(Collected data)
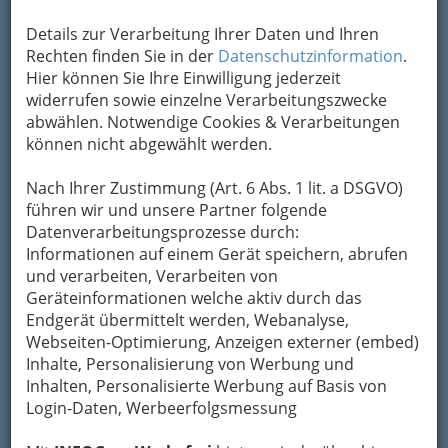
Details zur Verarbeitung Ihrer Daten und Ihren
Rechten finden Sie in der
Datenschutzinformation
.
Salsa Explosion Feat. Eva Moreno - Ismael Barrios mit seiner
Hier können Sie Ihre Einwilligung jederzeit
Band - 001
widerrufen sowie einzelne Verarbeitungszwecke
Vergrößern
abwählen. Notwendige Cookies & Verarbeitungen
können nicht abgewählt werden.
SALSA EXPLOSION FEAT. Eva
Nach Ihrer Zustimmung (Art. 6 Abs. 1 lit. a DSGVO)
führen wir und unsere Partner folgende
Moreno
Datenverarbeitungsprozesse durch:
Informationen auf einem Gerät speichern, abrufen
Murszene Graz 2018
und verarbeiten, Verarbeiten von
Brasilianischer Rhythmus
für das Festival
Geräteinformationen welche aktiv durch das
“Murszene” am Grazer Mariahilferplatz: Salsa
Endgerät übermittelt werden, Webanalyse,
Explosion Feat.
Eva Moreno
Webseiten-Optimierung, Anzeigen externer (embed)
Inhalte, Personalisierung von Werbung und
Inhalten, Personalisierte Werbung auf Basis von
Login-Daten, Werbeerfolgsmessung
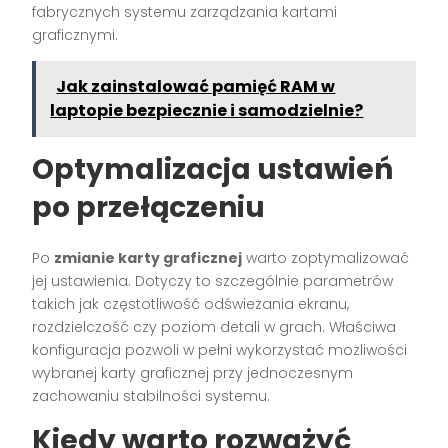
fabrycznych systemu zarządzania kartami
graficznymi.
Jak zainstalować pamięć RAM w
laptopie bezpiecznie i samodzielnie?
Optymalizacja ustawień
po przełączeniu
Po
zmianie karty graficznej
warto zoptymalizować
jej ustawienia. Dotyczy to szczególnie parametrów
takich jak częstotliwość odświeżania ekranu,
rozdzielczość czy poziom detali w grach. Właściwa
konfiguracja pozwoli w pełni wykorzystać możliwości
wybranej karty graficznej przy jednoczesnym
zachowaniu stabilności systemu.
Kiedy warto rozważyć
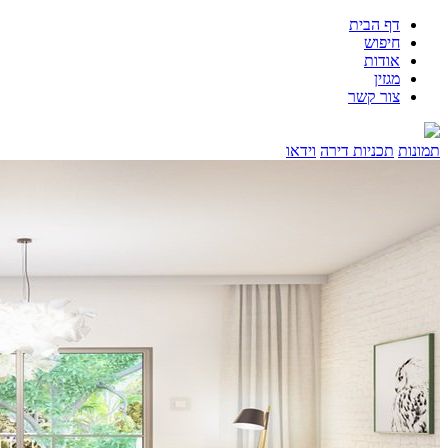
דף הבית
חיפוש
אודות
מגזין
צור קשר
תמונות
תכניות דירה
וידאו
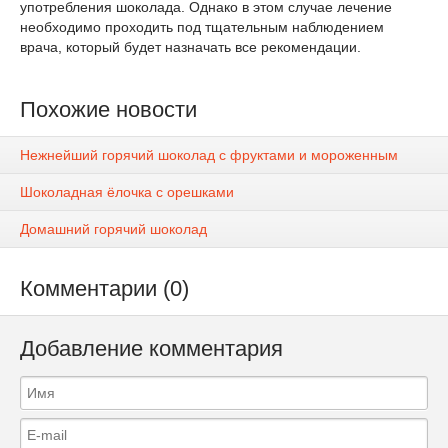
употребления шоколада. Однако в этом случае лечение
необходимо проходить под тщательным наблюдением
врача, который будет назначать все рекомендации.
Похожие новости
Нежнейший горячий шоколад с фруктами и мороженным
Шоколадная ёлочка с орешками
Домашний горячий шоколад
Комментарии (0)
Добавление комментария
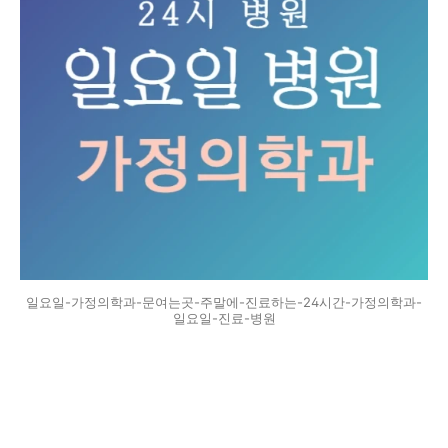
일요일-가정의학과-문여는곳-주말에-진료하는-24시간-가정의학과-
일요일-진료-병원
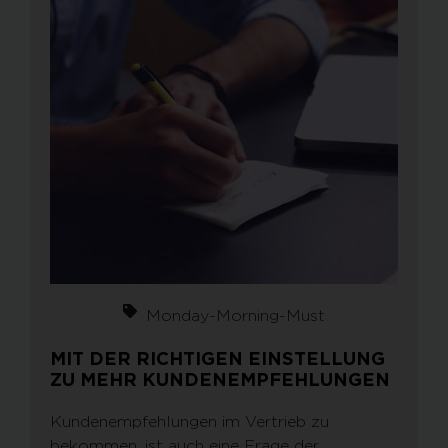
Monday-Morning-Must
MIT DER RICHTIGEN EINSTELLUNG
ZU MEHR KUNDENEMPFEHLUNGEN
Kundenempfehlungen im Vertrieb zu
bekommen, ist auch eine Frage der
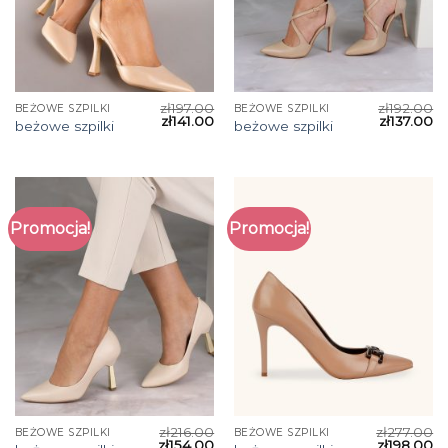
zł
197.00
zł
192.00
BEŻOWE SZPILKI
BEŻOWE SZPILKI
zł
141.00
zł
137.00
beżowe szpilki
beżowe szpilki
Promocja!
Promocja!
zł
216.00
zł
277.00
BEŻOWE SZPILKI
BEŻOWE SZPILKI
zł
154.00
zł
198.00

▶ The task: The expected answer is a copy of each line in the records that holds the word "karty".

▶ Solution to the problem:
zmianie karty graficznej
wybranej karty graficznej przy jednoczesnym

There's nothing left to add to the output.